Same formula works in higher dimensions, by just adding more terms. Since this gives us an implicit plane, we can re-arrange this to the “standard form” and find the normal vector to the graph

Theorem 11.2 (Normal Vector to a Graph) At the point \((x_0,y_0)\) the plane \[f_x(x_0,y_0)(x-x_0)+f_y(x_0,y_0)(y-y_0)-z=-z_0\] is tangent to the graph of \(f\). Thus, the normal vector is the coefficient vector \[n=\langle f_x(x_0,y_0),f_y(x_0,y_0),-1\rangle\]

Note that any scalar multiple of this vector is also a normal vector to the graph - this just provides one such vector. And, since the \(z\) is downwards, this is the downwards pointing normal vector.

The downward facing normal, on two graphs.

Depending on the application, sometimes we want the upward facing normal: that’s what you’d get by multiplying this by \(-1\) so that the last coordinate is a 1:

The upward facing normal.

We will use normal vectors to surfaces a lot in the last portion of this course, on Vector Analysis. Here we will often need to be careful, and thinking about whether we want the normal that is pointed up or down in a given application.

Example 11.1 Find the tangent plane to \(z=x^2+2y^2\) above the point \((x,y)=(2,3)\).

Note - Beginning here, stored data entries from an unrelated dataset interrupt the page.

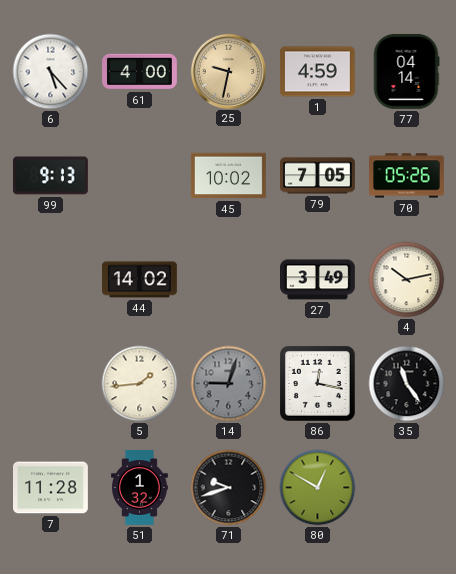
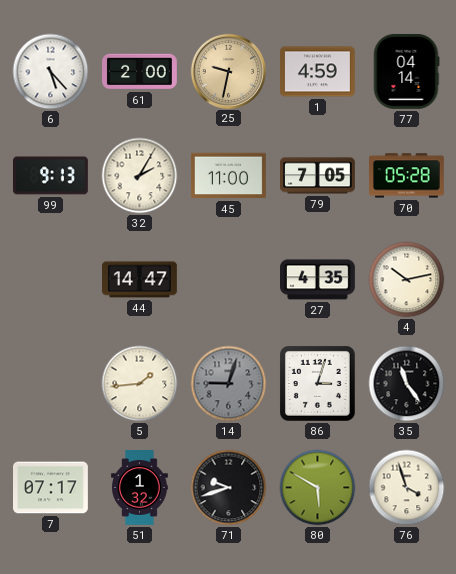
61: 4:00 -> 2:00
32: none -> 2:05
45: 10:02 -> 11:00
70: 05:26 -> 05:28
44: 14:02 -> 14:47
27: 3:49 -> 4:35
86: 12:17 -> 3:03
7: 11:28 -> 07:17
80: 12:50 -> 5:50
76: none -> 3:57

The second method we could use is to try and find a parametric equation for the plane. Again, we start by considering the one dimensional case. A parametric line is of the form \(vt+p\) for \(v\) the direction and \(p\) a point. How do we find the tangent line to a function \(y=f(x)\)? The derivative measures the slope, so if we go over by 1 unit in the x direction we go up by \(f^\prime(x_0)\) units in the \(y\)-direction. Thus, the direction vector is

\[v=\langle 1, f^\prime(x_0)\rangle\]

Now all we need is the position: but that’s just \((x_0,f(x_0))\) on the graph! Putting these together we get the tangent line \[L(t)=\pmat{x_0\\ f(x_0)}+t\pmat{1\\ f^\prime(x_0)}\]

What do we do for a function of two or more variables? We just…add more variables!

Theorem 11.3 (Parametric Tangent Plane) \[\vec{L}(s,t)=\begin{pmatrix}x_0\\y_0\\f(x_0,y_0)\end{pmatrix}+s\begin{pmatrix}1\\0\\f_x(x_0,y_0)\end{pmatrix}+t\begin{pmatrix}0\\1\\f_y(x_0,y_0)\end{pmatrix}\]

Example 11.2 Find a parametric equation for the tangent plane to the saddle \(x^2-y^2\) at the point \((1,1,0)\).

11.1.1 Differentiability

Partial derivatives give us a way to test if a function itself is differentiable in multiple variables.

Definition 11.1 (Multivariate Differentiablity) A function \(f\) is differentiable at a point \(p\) if its tangent plane at \(p\) is a good approximation to its graph near \(p\).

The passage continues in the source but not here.